Patients with enhanced atrial vulnerability have decreased atrial ERP adaptation to rate,19 and patients with chronic AF appear to have reduced ERP and monophasic APD in the right atrial appendage.47 Microelectrode studies in right atrial appendages of patients with chronic AF show a significant reduction in APD and in APD adaptation to rate compared with non-AF controls and have a morphology similar to those of our rapidly paced dog cells, with a loss of the action potential plateau.48 49 Van Wagoner et al50 reported a decrease in Ito and sustained outward current, but not IK1, density in patients with AF, consistent with our findings.
Potential Mechanisms of Ionic Changes
The mechanisms of ionic changes caused by heart disease are
presently unknown. In the present study, whereas
Ito and ICa density were
reduced by sustained rapid atrial pacing, other biophysical properties
of the currents, including voltage and time dependence, were unaltered.

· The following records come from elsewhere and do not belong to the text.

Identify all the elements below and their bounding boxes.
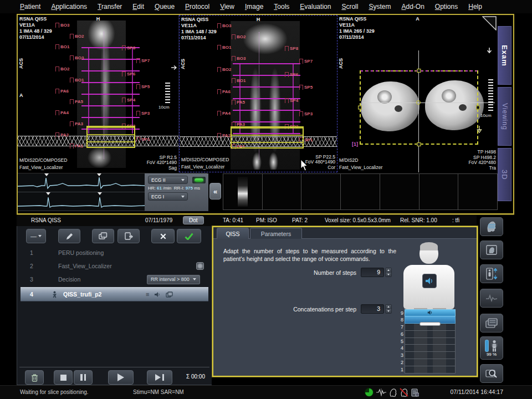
slice-label: PA4 [217, 105, 245, 116]
layout-panels-button[interactable] [480, 314, 503, 332]
queue-row-4-selected[interactable]: 4 QISS_trufi_p2 ≡ [21, 287, 208, 301]
image-filmstrip[interactable] [223, 173, 498, 210]
menu-item[interactable]: Add-On [401, 3, 424, 11]
menu-item[interactable]: Tools [274, 3, 289, 11]
number-of-steps-field[interactable]: 9 [361, 268, 384, 277]
menu-item[interactable]: Applications [51, 3, 87, 11]
slice-label-text: SP6 [290, 72, 298, 77]
queue-row-3[interactable]: 3 Decision RR interval > 800 [21, 273, 208, 286]
menu-item[interactable]: Evaluation [300, 3, 331, 11]
menu-item[interactable]: Queue [155, 3, 175, 11]
step-row[interactable]: 1 [405, 366, 456, 374]
roi-handle[interactable] [417, 142, 421, 146]
menu-item[interactable]: Protocol [185, 3, 209, 11]
play-button[interactable] [108, 370, 134, 385]
slice-label-text: BO3 [60, 23, 69, 28]
decision-condition-dropdown[interactable]: RR interval > 800 [147, 275, 200, 284]
stop-button[interactable] [54, 370, 73, 385]
discard-button[interactable] [25, 370, 44, 385]
table-position-button[interactable] [480, 264, 503, 283]
crosshair-center-handle[interactable] [416, 100, 421, 105]
step-row[interactable]: 4 [405, 345, 456, 352]
trigger-marker-icon [97, 173, 101, 176]
filmstrip-cell[interactable] [223, 174, 263, 209]
step-row[interactable]: 3 [405, 352, 456, 359]
dot-button[interactable]: Dot [183, 216, 204, 224]
queue-row-2[interactable]: 2 Fast_View_Localizer [21, 259, 208, 273]
acquisition-time: TA: 0:41 [223, 217, 243, 223]
step-range-drag-handle[interactable] [420, 322, 441, 326]
chevron-down-icon [181, 179, 185, 181]
menu-item[interactable]: Options [435, 3, 458, 11]
fov-roi-box[interactable] [360, 70, 478, 145]
queue-options-button[interactable]: — [26, 229, 46, 243]
trigger-marker-icon [46, 192, 50, 195]
roi-handle[interactable] [358, 106, 362, 110]
battery-status-button[interactable]: 99 % [480, 336, 503, 360]
roi-handle[interactable] [417, 69, 421, 73]
tab-qiss[interactable]: QISS [217, 228, 249, 239]
menu-item[interactable]: System [369, 3, 391, 11]
menu-item[interactable]: Image [245, 3, 263, 11]
menu-item[interactable]: View [220, 3, 234, 11]
concatenations-field[interactable]: 3 [361, 304, 384, 314]
ecg-lead-select-top[interactable]: ECG II [148, 176, 188, 184]
filmstrip-cell[interactable] [380, 174, 420, 209]
viewport-sagittal[interactable]: RSNA QISSVE11A1 IMA 48 / 32907/11/2014 H… [18, 15, 179, 172]
apply-step-button[interactable] [177, 229, 201, 243]
head-image-button[interactable] [480, 241, 503, 259]
filmstrip-cell[interactable] [341, 174, 380, 209]
patient-birth-date: 07/11/1979 [145, 217, 172, 223]
slice-marker-icon [232, 100, 236, 105]
menu-item[interactable]: Scroll [341, 3, 358, 11]
menu-item[interactable]: Transfer [98, 3, 122, 11]
pat-factor: PAT: 2 [292, 217, 308, 223]
roi-handle[interactable] [476, 106, 480, 110]
menu-item[interactable]: Help [468, 3, 482, 11]
collapse-panel-button[interactable]: « [209, 183, 221, 200]
viewport-coronal[interactable]: RSNA QISSVE11A1 IMA 148 / 32907/11/2014 … [179, 15, 337, 172]
slice-group-overlay[interactable] [231, 126, 304, 149]
slice-label-text: SP5 [304, 85, 313, 90]
tab-viewing[interactable]: Viewing [498, 87, 511, 146]
menu-item[interactable]: Patient [20, 3, 40, 11]
slice-marker-icon [232, 78, 236, 83]
slice-label-text: BO2 [222, 67, 231, 72]
trigger-marker-icon [44, 173, 49, 176]
slice-label: BO2 [232, 28, 245, 39]
skip-button[interactable] [147, 370, 172, 385]
corner-triangle-icon[interactable] [482, 16, 497, 33]
filmstrip-cell[interactable] [420, 174, 459, 209]
step-row[interactable]: 5 [405, 338, 456, 345]
slice-marker-icon [70, 78, 74, 83]
image-zoom-button[interactable] [480, 364, 503, 383]
filmstrip-cell[interactable] [301, 174, 341, 209]
pencil-icon [65, 232, 74, 241]
step-row[interactable]: 6 [405, 331, 456, 338]
slice-marker-icon [285, 72, 289, 77]
menu-item[interactable]: Edit [132, 3, 144, 11]
cancel-step-button[interactable] [151, 229, 175, 243]
filmstrip-cell[interactable] [458, 174, 497, 209]
ecg-lead-select-bottom[interactable]: ECG I [148, 192, 188, 201]
tab-3d[interactable]: 3D [498, 148, 511, 201]
edit-protocol-button[interactable] [58, 229, 80, 243]
queue-row-1[interactable]: 1 PERU positioning [21, 246, 208, 259]
insert-protocol-button[interactable] [117, 229, 140, 243]
copy-protocol-button[interactable] [92, 229, 114, 243]
scroll-right-icon[interactable] [171, 63, 177, 73]
scroll-down-icon[interactable] [487, 46, 492, 56]
pause-button[interactable] [74, 370, 93, 385]
tab-parameters[interactable]: Parameters [250, 228, 302, 239]
mouse-cursor [300, 160, 309, 172]
filmstrip-cell[interactable] [263, 174, 302, 209]
head-slices-button[interactable] [480, 217, 503, 236]
image-thumbnail[interactable] [238, 177, 248, 207]
tab-exam[interactable]: Exam [498, 26, 511, 85]
image-info-line: RSNA QISS [19, 16, 52, 22]
slice-group-overlay[interactable] [86, 126, 135, 148]
step-row[interactable]: 2 [405, 359, 456, 366]
step-row[interactable]: 9 [405, 309, 456, 316]
viewport-axial[interactable]: RSNA QISSVE11A1 IMA 265 / 32907/11/2014 … [337, 15, 498, 172]
physio-curve-button[interactable] [480, 289, 503, 308]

This finding suggests a decrease in the number and/or conductance of
Ito and ICa channels,
without a change in their fundamental nature, and is consistent
with previous work suggesting that Ito
reductions in pacing-induced heart failure are due to a decrease in the
number of Ito channels without other changes in
their properties.36 The molecular basis for decreases in
currents associated with cardiac pathology remains unknown, as does the
mechanism(s) that stimulates changes in channel expression. The latter
could include regional myocardial ischemia, altered ionic
fluxes, changes in wall tension, and alterations in autonomic nervous
system function.
Limitations of the Model
There is evidence that clinical AF alters atrial properties to
promote further AF ("AF begets AF"),17 and many of
the electrophysiological changes in the
canine tachycardia model16 18 30 resemble
those in goats with electrically maintained AF.17 However,
it cannot be assumed that the rapid-pacing dog model of AF is directly
analogous to clinical AF, any more than the
tachycardia-induced ventricular failure model
can be directly extrapolated to all forms of clinical congestive heart
failure. On the other hand, the rapid atrial pacing animal model of AF
has a variety of electrophysiological
features in common with patients predisposed to the
arrhythmia.10 11 12 19 32 Furthermore, the ionic
changes noted in our dogs resemble those reported in patients with
atrial dilation,31 32 33 and the action potential changes we
observed are similar to those previously reported in patients with
AF.48 49 The decrease in Ito and
lack of change in IK1 that we noted are similar
to observations in patients with AF by Van Wagoner et
al.50 Further work clearly needs to be performed to assess
directly the ionic abnormalities in atrial myocytes of patients with
AF, in order to determine more clearly the relevance of our
observations to the ionic mechanisms underlying AF in various clinical
populations.
In the present study, we have focused on action potential
abnormalities underlying the ERP changes in the model, along with
underlying mechanisms. ERP changes of the type we observed have been
noted in both dogs16 18 30 and goats17 with a
substrate for AF, as well as in patients with enhanced atrial
vulnerability.19 In all of these models, ERP changes were
felt to be important in promoting the maintenance of
AF.17 18 19 On the other hand, it is possible (even likely)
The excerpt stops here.